◆ RECORDS PROVIDED ◆

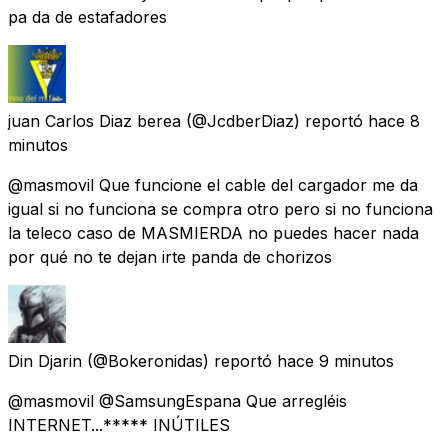
pa da de estafadores
juan Carlos Diaz berea
(@JcdberDiaz) reportó
hace 8
minutos
@masmovil Que funcione el cable del cargador me da
igual si no funciona se compra otro pero si no funciona
la teleco caso de MASMIERDA no puedes hacer nada
por qué no te dejan irte panda de chorizos
Din Djarin
(@Bokeronidas) reportó
hace 9 minutos
@masmovil @SamsungEspana Que arregléis
INTERNET...***** INÚTILES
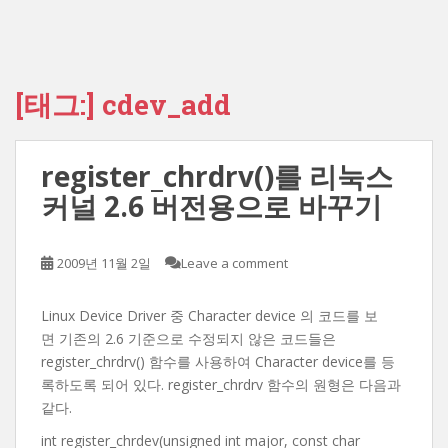
[태그:]
cdev_add
register_chrdrv()를 리눅스
커널 2.6 버전용으로 바꾸기
2009년 11월 2일
Leave a comment
Linux Device Driver 중 Character device 의 코드를 보
면 기존의 2.6 기준으로 수정되지 않은 코드들은
register_chrdrv() 함수를 사용하여 Character device를 등
록하도록 되어 있다. register_chrdrv 함수의 원형은 다음과
같다.
int register_chrdev(unsigned int major, const char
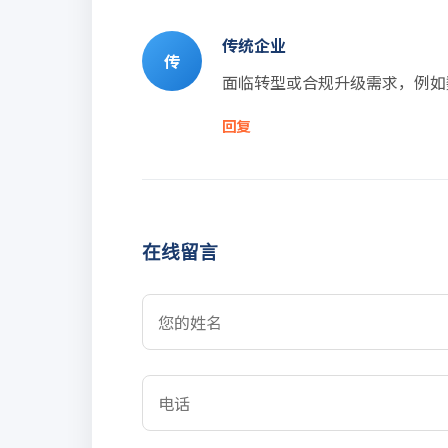
传统企业
传
面临转型或合规升级需求，例如
回复
在线留言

◆ AIM OF THE EXERCISE ◆
Using the listing above, copy exactly the lines from the one that contains "Leave a comment" through its last line, both included, but not the pictures.

◆ EXERCISE OUTPUT ◆
Leave a comment
Linux Device Driver 중 Character device 의 코드를 보
면 기존의 2.6 기준으로 수정되지 않은 코드들은
register_chrdrv() 함수를 사용하여 Character device를 등
록하도록 되어 있다. register_chrdrv 함수의 원형은 다음과
같다.
int register_chrdev(unsigned int major, const char
传统企业
传
面临转型或合规升级需求，例如
回复
在线留言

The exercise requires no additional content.